Last night I got a message from the "guy"..... says he's in town.... wanta smoke...... I'm like.... bla bla bla.... 
*
GET YOUR ASS OVER HERE!!!!!!!!! *

Didier and his wonderful wife Silvie (SP?)..... dropped buy about 9pm..... and we SMOKED!!!!!!! A couple Cohiba's....... and some Graycliff Double Expresso's.... and had some good booze! (like there's BAD booze?)

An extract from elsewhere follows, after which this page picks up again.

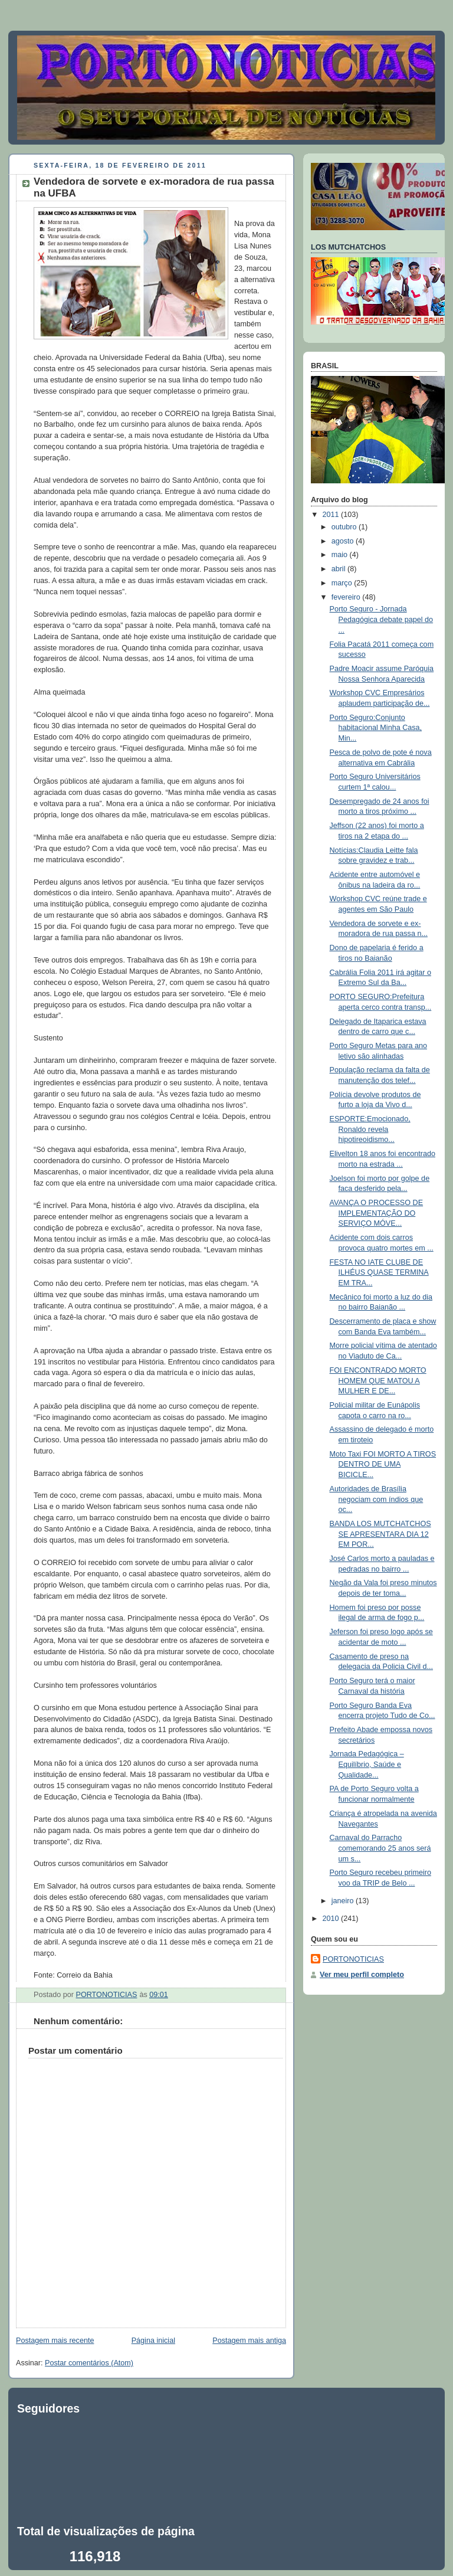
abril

He is having issues getting a hunting gun, so I had picked up an AK for him......



Look how cool he is!!!!

Cigar in mouth........

Pretty flower pot water spout near the gas chamber.... :lol:



NICE WATCHES!!!!!!!!!!





I so freaking hate this guy.......



:smoke:


----------



## buzkirk (Mar 20, 2006)

AWESOME !!!

Look like good time, REALLY, REALLY, wish I could herf with youse guys

Great pics, and GREAT BOTLs.

Hope to see BOTH of you in Nov.







Dider, I have A Very Nice Marlin 30-30 if you still have problems getting one, I'm sure we could work something out.


----------



## anton (Sep 2, 2005)

nice!


----------



## stanthetaxman (Oct 10, 2005)

<waving> Hi, Didier! and Sylvie!


----------



## CRider (May 11, 2007)

Awesome, thanks for posting the pictures Michael! I think that's the first good pics of Didier I've seen :hmm: Pretty wife he's got too!


----------



## Whitefish (Apr 26, 2006)

Man...that makes me miss the smoking porch 

Nice pics!!!


----------



## Acesfull (Dec 9, 2007)

looks like fun... what isnt fun when you live in FL?


----------



## didier (Mar 4, 2007)

Hate you too CM, and now, with my AK-47, be carefull, I know your address.... :twisted:


----------



## Acesfull (Dec 9, 2007)

didier said:


> Hate you too CM, and now, with my AK-47, be carefull, I know your address.... :twisted:


you already blew him up... now a drive by? :lol:


----------



## Python (Dec 3, 2007)

Sweet!

Looks like a great time, thanks for sharing it with us CM!


----------



## didier (Mar 4, 2007)

I really enjoyed this herf. Of course Mike was as crazy as usual, but this is like we like (hate) him. 

See you soon brother !!!

:bitchslap:


----------



## KevinG (Apr 10, 2005)

Sorry for chiming in late. That is so cool that Didier came to visit.

Cool pics.

I'm going to make a post in the advertisements and specials forum:

Special at CM's house: Buy a Graycliff Espresso and a Cohiba, get a free AK-47. Nice!


----------



## randomhero1090 (Jul 10, 2008)

KevinG said:


> Sorry for chiming in late. That is so cool that Didier came to visit.
> 
> Cool pics.
> 
> ...


...what if I buy a Gurkha Titan? Do I get a Desert Eagle .50 cal??? :smile:


----------